1Institute of Nanobiology and Structural Biology of ISBE, Academy of Sciences of the Czech Republic, 37333 Nove Hrady, Czech Republic, 37333 Nove Hrady, Czech Republic

2University of South Bohemia in České Budějovice, 37333 Nove Hrady, Czech Republic

3Institute of Microbiology, Academy of Sciences of the Czech Republic, Vídeňská 1083, 142 20 Praha 4, Czech Republic

4Department of Chemistry, Princeton University, Princeton, New Jersey 08544-1009, USA

5Institute of Molecular Genetics, Academy of Sciences of the Czech Republic, Vídeňská 1083, 142 20 Praha 4, Czech Republic

6Institute of Molecular Cancer Research, University of Zürich, Wintherthurerstrasse 190, CH-8057 Zürich, Switzerland

7EMBL Hamburg Outstation, c/o DESY, Notkestrasse 85, D22603 Hamburg, Germany


The type I restriction-modification enzymes differ significantly from the type II enzymes commonly used as molecular biology reagents.

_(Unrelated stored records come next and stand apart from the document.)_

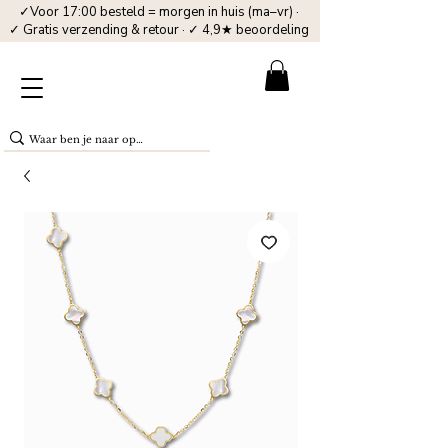
✓Voor 17:00 besteld = morgen in huis (ma–vr) ·
✓ Gratis verzending & retour · ✓ 4,9★ beoordeling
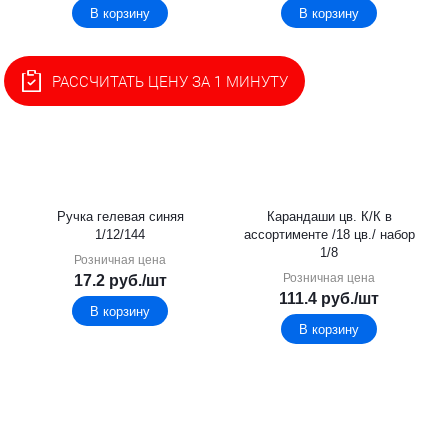
В корзину
В корзину
РАССЧИТАТЬ ЦЕНУ ЗА 1 МИНУТУ
Ручка гелевая синяя
Карандаши цв. К/К в
1/12/144
ассортименте /18 цв./ набор
1/8
Розничная цена
Розничная цена
17.2
руб.
/шт
111.4
руб.
/шт
В корзину
В корзину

On hemi-methylated DNAs type I enzymes act as conventional adenine methylases at their specific target sequences, but unmethylated targets induce them to pull thousands of basepairs through the enzyme before cleaving distant sites nonspecifically. Biochemical, biophysical, and molecular biological studies of their translocation and cleavage mechanisms offer a wealth of detail that has lacked a structural framework. The crystal structure of the motor subunit responsible for DNA translocation and cleavage by the type I enzyme EcoR124I, resolved at 2.6 A [1], shows a lysine residue on the endonuclease domain to contact N3 on the exposed edge of ATP bound at the helicase domains, potentially coupling endonuclease and translocase functions. Protein crystallography, point-mutations, in vivo and in vitro testing, in combination with computational modelling are used as tools to explain the coupling of endonuclease and translocase functions in Type I restriction-modification complexes in general.

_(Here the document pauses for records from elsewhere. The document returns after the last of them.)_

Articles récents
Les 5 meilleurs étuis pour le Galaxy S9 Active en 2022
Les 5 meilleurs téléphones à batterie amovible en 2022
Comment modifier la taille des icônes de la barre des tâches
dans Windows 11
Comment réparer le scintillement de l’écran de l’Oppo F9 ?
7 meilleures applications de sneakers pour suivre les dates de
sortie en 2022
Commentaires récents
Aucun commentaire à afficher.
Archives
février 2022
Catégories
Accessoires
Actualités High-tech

1. Lapkouski M, Panjikar S, Janscak P, Kuta Smatanova I, Carey J, Ettrich R, Csefalvay E Nat Struct Mol Biol 16: 1. (2009) 94-95.

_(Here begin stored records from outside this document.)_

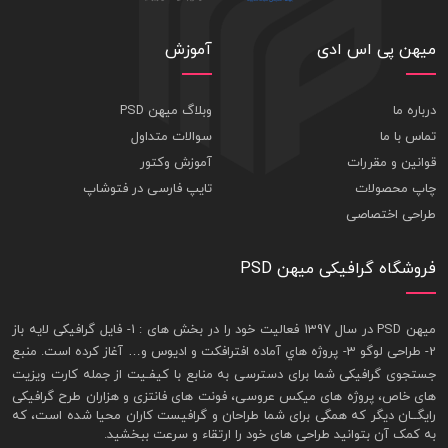
میهن پی اس ادی
آموزش
درباره ما
وبلاگ میهن PSD
تماس با ما
سوالات متداول
قوانین و مقررات
آموزش وکتور
چاپ محصولات
تایپ فارسی در فتوشاپ
طراحی اختصاصی
فروشگاه گرافیکی میهن PSD
ميهن PSD در سال 1397 فعاليت خود را در بخش های : 1-
فايل گرافيکی لايه باز
2- طراحی لوگو 3- پروژه هاي آماده افترافکت و اديوس و… آغاز کرده است. منبع
جستجوی گرافيکی شما برای دسترسی به منابع با کيفـيت از جمله
کارت ويزيت
های خاص، پروژه های ميکس عروسی، فونت های فانتزی و هزاران طرح گرافیکی
رايگــان ديگر که همگی برای شما طراحان و گرافيست کاران محيا شده است، که
به کمک آن بتوانيد طراحی های خود را ارتقاء و سرعت ببخشيد.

We gratefully acknowledge support from the Ministry of Education, Youth and Sports of the Czech Republic (MSM6007665808, LC06010), the Academy of Sciences of the Czech Republic (AVOZ60870520), the Grant Agency of the Czech Republic (Nos. P207/10/1934), and joint Czech - US National Science Foundation International Research Cooperation (ME09016 and INT03-09049), Additionally, T.B. and M.K. were supported by the University of South Bohemia, grant GAJU 170/2010/P.